* **Problem**
Go through the entries below and pick out every line with "Optimized".
-- Opening Marker --
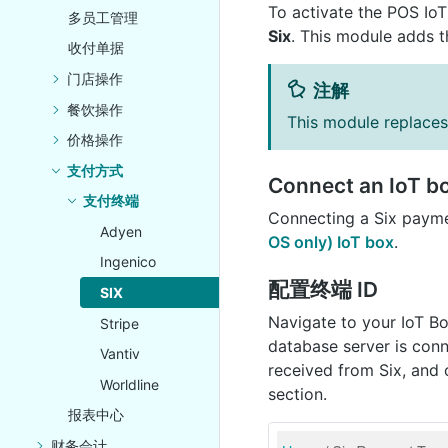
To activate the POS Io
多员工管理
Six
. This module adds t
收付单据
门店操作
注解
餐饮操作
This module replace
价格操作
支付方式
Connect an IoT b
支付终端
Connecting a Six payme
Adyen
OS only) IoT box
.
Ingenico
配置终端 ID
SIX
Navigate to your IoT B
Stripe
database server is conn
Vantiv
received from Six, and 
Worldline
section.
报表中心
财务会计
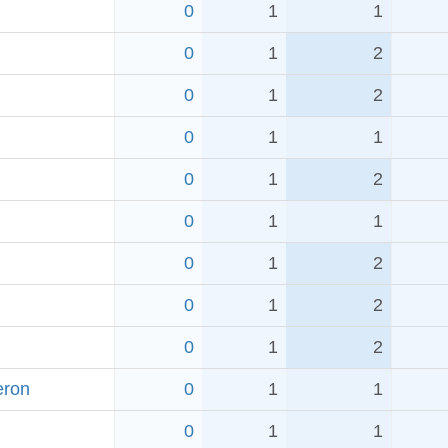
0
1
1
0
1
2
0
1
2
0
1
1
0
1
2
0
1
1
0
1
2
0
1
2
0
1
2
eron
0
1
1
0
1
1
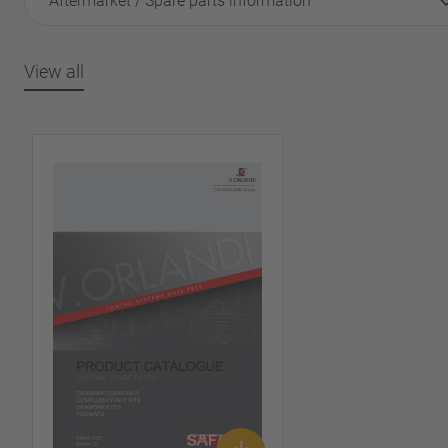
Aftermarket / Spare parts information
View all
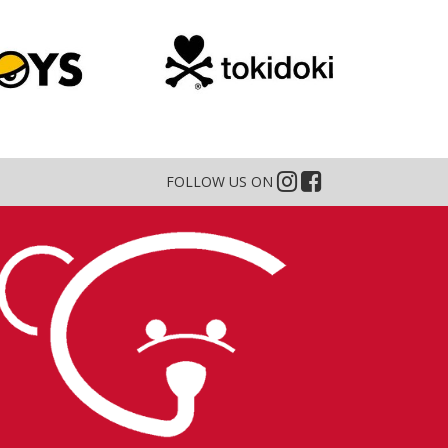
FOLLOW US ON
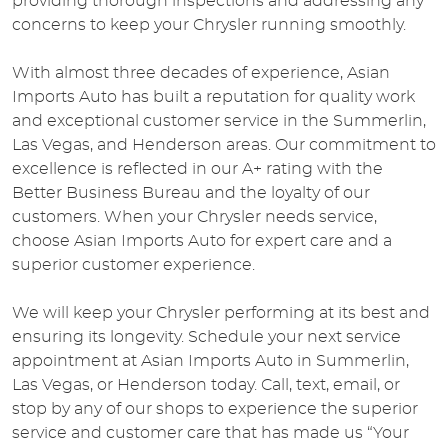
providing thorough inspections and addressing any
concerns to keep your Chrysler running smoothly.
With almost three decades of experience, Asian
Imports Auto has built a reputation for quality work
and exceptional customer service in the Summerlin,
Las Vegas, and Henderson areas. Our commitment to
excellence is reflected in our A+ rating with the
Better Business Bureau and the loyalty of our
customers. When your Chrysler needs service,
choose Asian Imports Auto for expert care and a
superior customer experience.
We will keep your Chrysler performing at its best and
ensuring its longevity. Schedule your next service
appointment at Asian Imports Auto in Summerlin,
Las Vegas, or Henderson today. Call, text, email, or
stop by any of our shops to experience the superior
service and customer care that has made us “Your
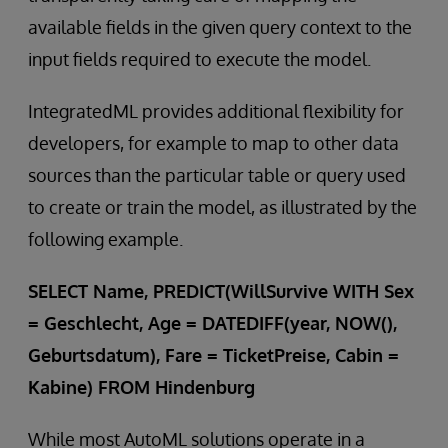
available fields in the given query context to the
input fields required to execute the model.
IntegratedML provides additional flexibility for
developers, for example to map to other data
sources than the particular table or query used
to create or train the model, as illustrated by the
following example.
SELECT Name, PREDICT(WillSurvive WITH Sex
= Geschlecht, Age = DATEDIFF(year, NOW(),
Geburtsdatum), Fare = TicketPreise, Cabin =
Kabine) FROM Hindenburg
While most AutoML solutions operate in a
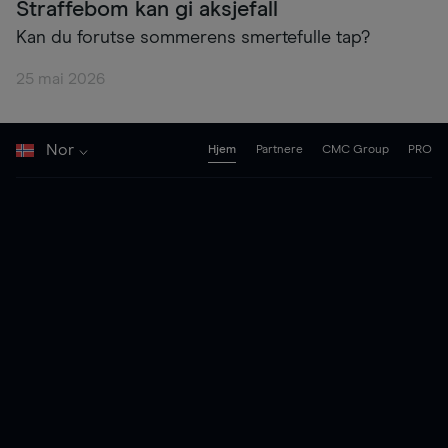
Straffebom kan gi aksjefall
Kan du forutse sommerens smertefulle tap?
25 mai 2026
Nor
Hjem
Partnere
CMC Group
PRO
-- Closing Marker --
-- Opening Marker --
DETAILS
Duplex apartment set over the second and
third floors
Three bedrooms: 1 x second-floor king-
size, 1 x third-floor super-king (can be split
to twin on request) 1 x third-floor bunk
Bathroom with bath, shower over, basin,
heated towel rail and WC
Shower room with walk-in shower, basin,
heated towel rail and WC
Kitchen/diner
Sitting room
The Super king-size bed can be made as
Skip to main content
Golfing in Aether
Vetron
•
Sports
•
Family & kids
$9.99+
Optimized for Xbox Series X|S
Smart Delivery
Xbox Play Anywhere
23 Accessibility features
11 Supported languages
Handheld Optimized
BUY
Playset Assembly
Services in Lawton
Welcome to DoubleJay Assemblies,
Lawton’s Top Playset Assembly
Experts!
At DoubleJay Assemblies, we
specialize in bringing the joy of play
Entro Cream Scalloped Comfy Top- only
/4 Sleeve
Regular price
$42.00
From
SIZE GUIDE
-- Closing Marker --
* **Expected answer**
Optimized for Xbox Series X|S
Handheld Optimized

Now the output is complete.